At its core, video games can be broken down into a few main components: 

  1. Game logic: the brain of the game 

  2. Visual design: what you see on the screen 

  3. Physics engine: the realistic physics within the game 

Now within this main structure you also have: 

  1. Audio design- sound effects, music, etc. 

  2. Networking for multiplayer functionality 

  3. A.I. that controls NPCs and Professor Chih-Pu breaks this down beautifully in our A.I. discussion but essentially you have: 

    1. Rule based A.I. - which is a “if this/ then that” structure. If a player comes within 30 feet of the NPC, Then the NPC will attack the player. 

    2. Script based A.I. - which can look like linear dialogue or branched dialogue. 

    3. Then there's data fed model based A.I. that can be trained on vast amounts of data which essentially learns patterns and relationships within the data to generate new dialogue, control characters, and make decisions within the game. And Reinforced Learning A.I. that learns and adapts through experiences within the game.  


A.I. models have been learning through experiences within games for a while now. Star Craft II, Minecraft, Atari, Doom are all games that have been used to train A.I. 


Simulation Solutions

Simulation solutions are no different than a video game at its core, but I want to shed some light on possible applications beyond the classic rule based and script based A.I. integration.  

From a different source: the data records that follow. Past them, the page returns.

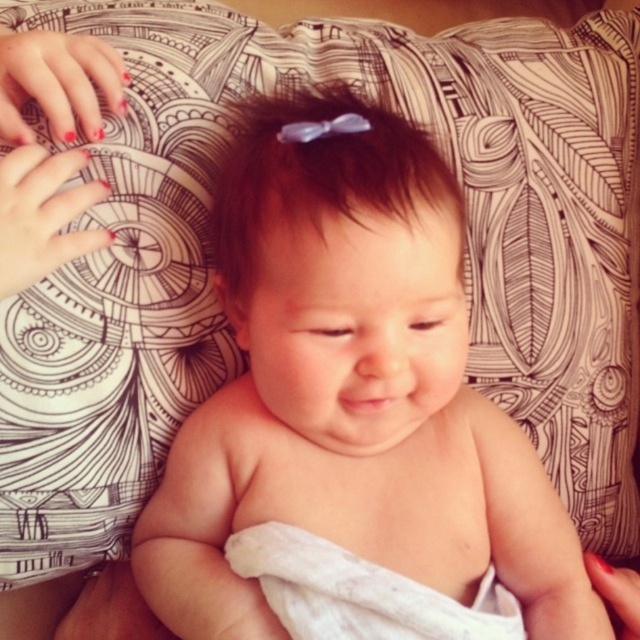 In the scene shown: Between smooth skin baby at center and white cloth diaper at center, which one appears on the right side from the viewer's perspective?

white cloth diaper at center is more to the right.

Does smooth skin baby at center appear over white cloth diaper at center?

Yes.

Is point (429, 177) less distant than point (515, 609)?

Yes, point (429, 177) is in front of point (515, 609).

You are a GUI agent. You are given a task and a screenshot of the screen. Output one action in this format:
    pyautogui.click(x=<x>, y=<y>)
    Task: Click on the smooth skin baby at center
    
    Given the screenshot: What is the action you would take?
    pyautogui.click(x=353, y=416)

Who is more distant from viewer, (232,269) or (403,612)?

Positioned behind is point (232,269).

Which of these two, brown matte hair bow at center or white cloth diaper at center, stands shorter?

white cloth diaper at center

Who is more forward, (230, 209) or (301, 556)?

Point (301, 556) is in front.

The width and height of the screenshot is (640, 640). I want to click on brown matte hair bow at center, so click(317, 177).

Is smooth skin baby at center further to camera compared to brown matte hair bow at center?

Yes.

Does smooth skin baby at center have a greater width compared to brown matte hair bow at center?

Indeed, smooth skin baby at center has a greater width compared to brown matte hair bow at center.

Who is more forward, (392, 168) or (403, 161)?

Positioned in front is point (392, 168).

Locate an element on the screen. smooth skin baby at center is located at coordinates (353, 416). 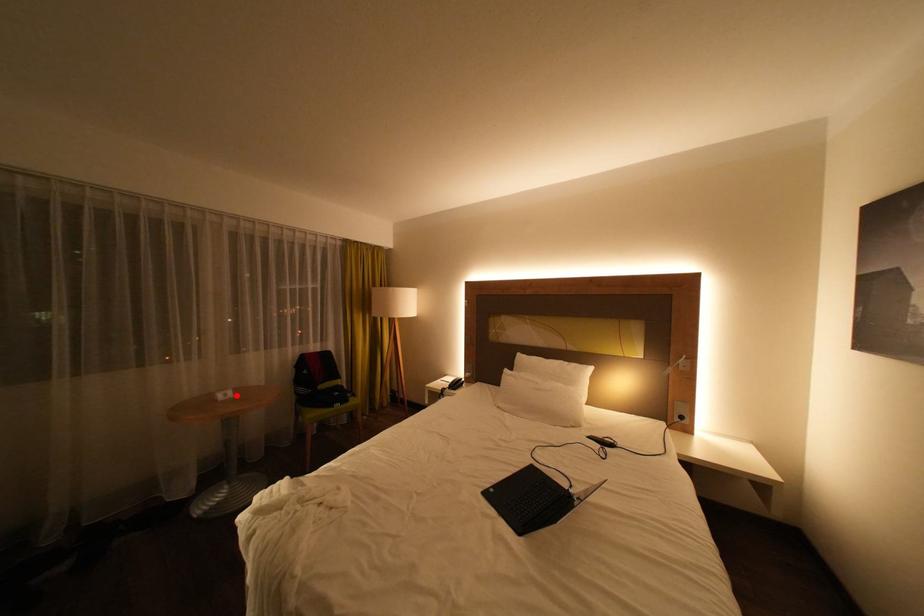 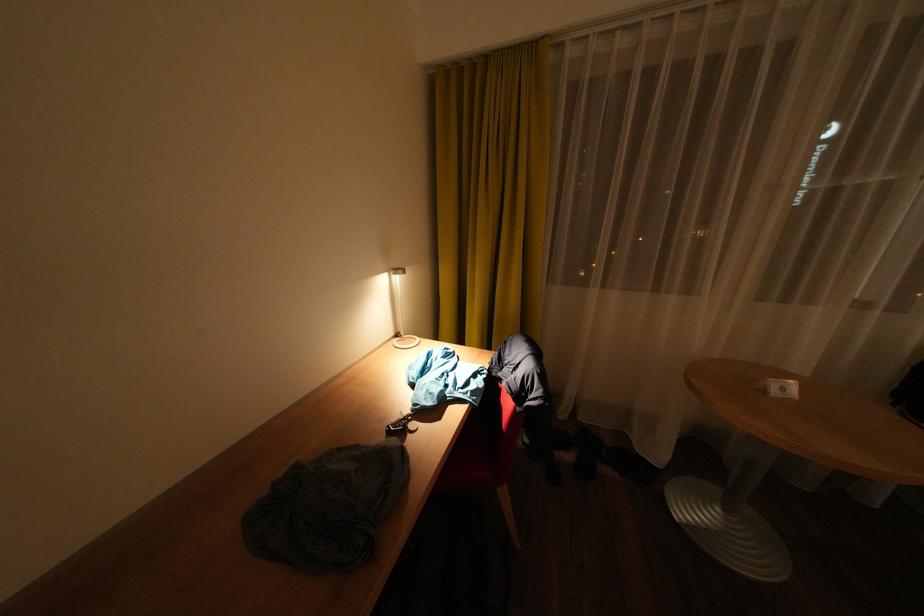 Question: I am providing you with two images of the same scene from different viewpoints. A red point is marked on the first image. Is the red point's position out of view in image 2?

Choices:
 (A) Yes
 (B) No

Answer: (B)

This is a bird's eye view since we can go for hours into the specifics of application and this presentation is designed to engage you in critical thought and the evolution of A.I. can increase the possibilities might be appropriate to enhance your services and pull you out from the crowd.  

Reinforced learning A.I. in military simulation programs can present dynamic opponents and allies. AI can populate virtual cities with realistic enemy combatants and civilians. AI-controlled characters can adapt their behavior based on the trainees' actions. A.I can learn from its own experience and adapt to the environment which can give the scenario the unpredictability it may need beyond rule based and script based A.I. because the world doesn't necessarily follow rules and scripts. 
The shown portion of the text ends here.